* **PROBLEM STATEMENT**
For every record below, repeat the text exactly and pass over any image.

═══ RECORDS PROVIDED ═══

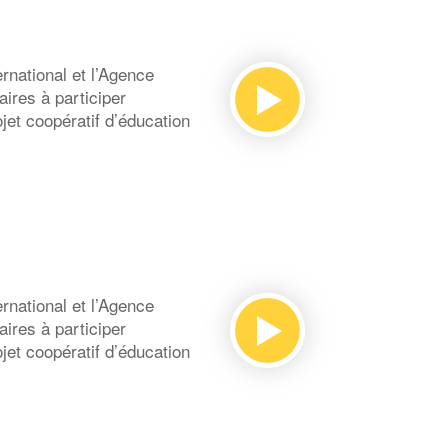
national et l’Agence
ires à participer
et coopératif d’éducation
national et l’Agence
ires à participer
et coopératif d’éducation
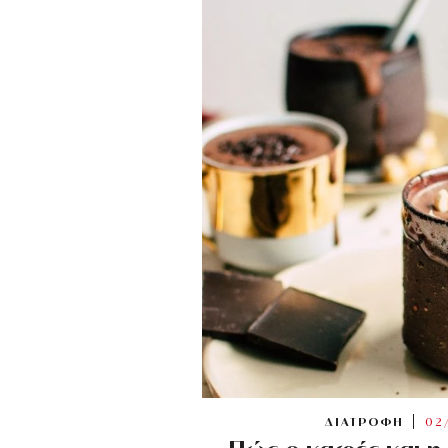
ΔΙΑΤΡΟΦΗ
02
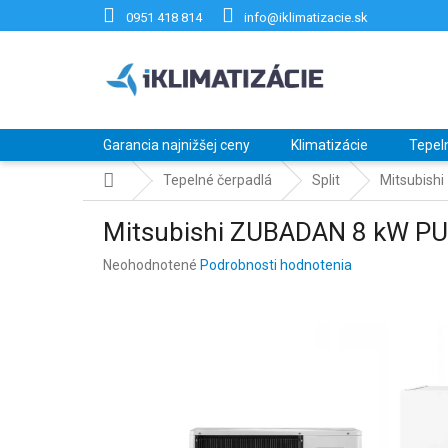
Prejsť
0951 418 814
info@iklimatizacie.sk
na
obsah
Garancia najnižšej ceny
Klimatizácie
Tepel
Domov
Tepelné čerpadlá
Split
Mitsubis
Mitsubishi ZUBADAN 8 kW 
Priemerné
Neohodnotené
Podrobnosti hodnotenia
hodnotenie
produktu
je
0,0
z
5
hviezdičiek.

═══

* **RESPONSE AREA**
national et l’Agence
ires à participer
et coopératif d’éducation
national et l’Agence
ires à participer
et coopératif d’éducation
ΔΙΑΤΡΟΦΗ
02
Prejsť
0951 418 814
info@iklimatizacie.sk
na
obsah
Garancia najnižšej ceny
Klimatizácie
Tepel
Domov
Tepelné čerpadlá
Split
Mitsubis
Mitsubishi ZUBADAN 8 kW 
Priemerné
Neohodnotené
Podrobnosti hodnotenia
hodnotenie
produktu
je
0,0
z
5
hviezdičiek.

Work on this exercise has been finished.